=== WORK TO BE COMPLETED ===
Below are the records; tally the lines in them that include the word "ОРЕХОВ" and reply with the number alone.

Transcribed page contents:
»»

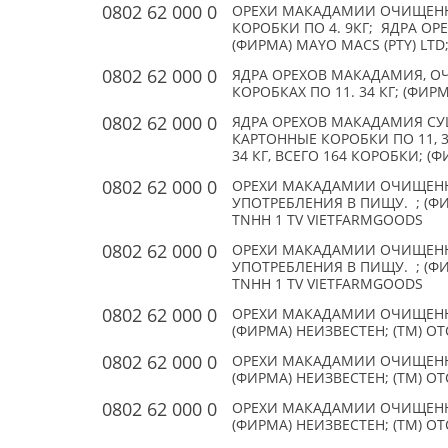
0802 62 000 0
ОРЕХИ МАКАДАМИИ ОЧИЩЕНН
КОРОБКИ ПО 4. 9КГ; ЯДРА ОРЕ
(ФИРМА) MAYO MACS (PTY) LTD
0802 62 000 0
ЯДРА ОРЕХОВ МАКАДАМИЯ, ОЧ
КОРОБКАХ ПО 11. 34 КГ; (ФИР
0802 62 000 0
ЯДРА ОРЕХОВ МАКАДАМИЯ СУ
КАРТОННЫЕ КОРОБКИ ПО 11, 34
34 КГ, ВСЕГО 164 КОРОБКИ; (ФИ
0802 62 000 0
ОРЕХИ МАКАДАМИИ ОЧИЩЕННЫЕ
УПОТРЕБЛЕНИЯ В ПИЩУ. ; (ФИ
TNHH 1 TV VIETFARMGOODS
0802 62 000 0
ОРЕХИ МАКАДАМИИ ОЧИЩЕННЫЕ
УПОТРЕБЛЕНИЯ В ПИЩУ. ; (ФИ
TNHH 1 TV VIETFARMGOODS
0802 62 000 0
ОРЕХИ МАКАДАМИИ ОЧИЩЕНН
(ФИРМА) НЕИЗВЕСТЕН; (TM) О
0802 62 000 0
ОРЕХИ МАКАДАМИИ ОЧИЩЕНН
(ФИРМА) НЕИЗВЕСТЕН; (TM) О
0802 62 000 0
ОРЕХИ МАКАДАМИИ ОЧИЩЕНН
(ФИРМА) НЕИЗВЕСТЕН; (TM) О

««
»»

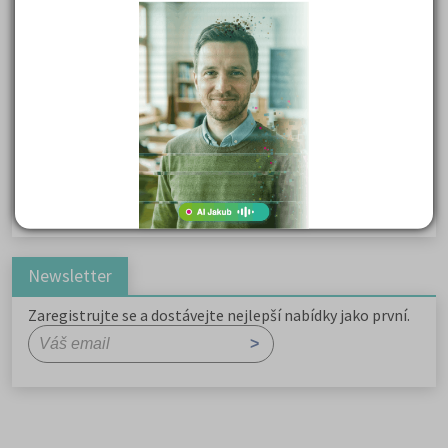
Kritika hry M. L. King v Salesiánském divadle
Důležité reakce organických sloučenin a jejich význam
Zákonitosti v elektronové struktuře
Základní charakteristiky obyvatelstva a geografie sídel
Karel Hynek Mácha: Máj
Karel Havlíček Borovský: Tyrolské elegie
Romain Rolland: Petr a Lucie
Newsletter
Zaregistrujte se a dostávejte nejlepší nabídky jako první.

««
»»

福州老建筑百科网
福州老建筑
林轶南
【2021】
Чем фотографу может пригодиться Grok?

««

=== ANSWER TO THIS EXERCISE ===
2